Exercise directions – For each record below, retype the text exactly and omit any image.

Exercise data –
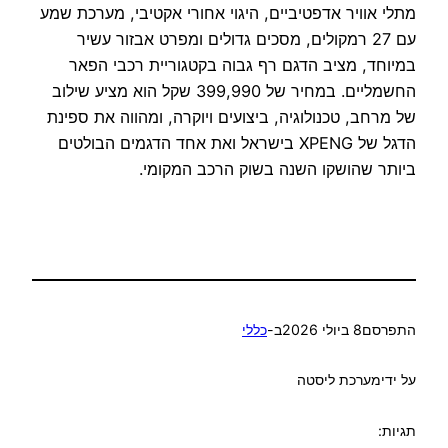
מתלי אוויר אדפטיביים, היגוי אחורי אקטיבי, מערכת שמע
עם 27 רמקולים, מסכים גדולים ומפרט אבזור עשיר
במיוחד, מציב הדגם רף גבוה בקטגוריית רכבי הפאר
החשמליים. במחיר של 399,990 שקל הוא מציע שילוב
של מרחב, טכנולוגיה, ביצועים ויוקרה, ומהווה את ספינת
הדגל של XPENG בישראל ואת אחד הדגמים הבולטים
ביותר שהושקו השנה בשוק הרכב המקומי.
התפרסם
8 ביולי 2026
ב-
כללי
על ידי
מערכת ליסטה
תגיות:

Answer section –
מתלי אוויר אדפטיביים, היגוי אחורי אקטיבי, מערכת שמע
עם 27 רמקולים, מסכים גדולים ומפרט אבזור עשיר
במיוחד, מציב הדגם רף גבוה בקטגוריית רכבי הפאר
החשמליים. במחיר של 399,990 שקל הוא מציע שילוב
של מרחב, טכנולוגיה, ביצועים ויוקרה, ומהווה את ספינת
הדגל של XPENG בישראל ואת אחד הדגמים הבולטים
ביותר שהושקו השנה בשוק הרכב המקומי.
התפרסם
8 ביולי 2026
ב-
כללי
על ידי
מערכת ליסטה
תגיות:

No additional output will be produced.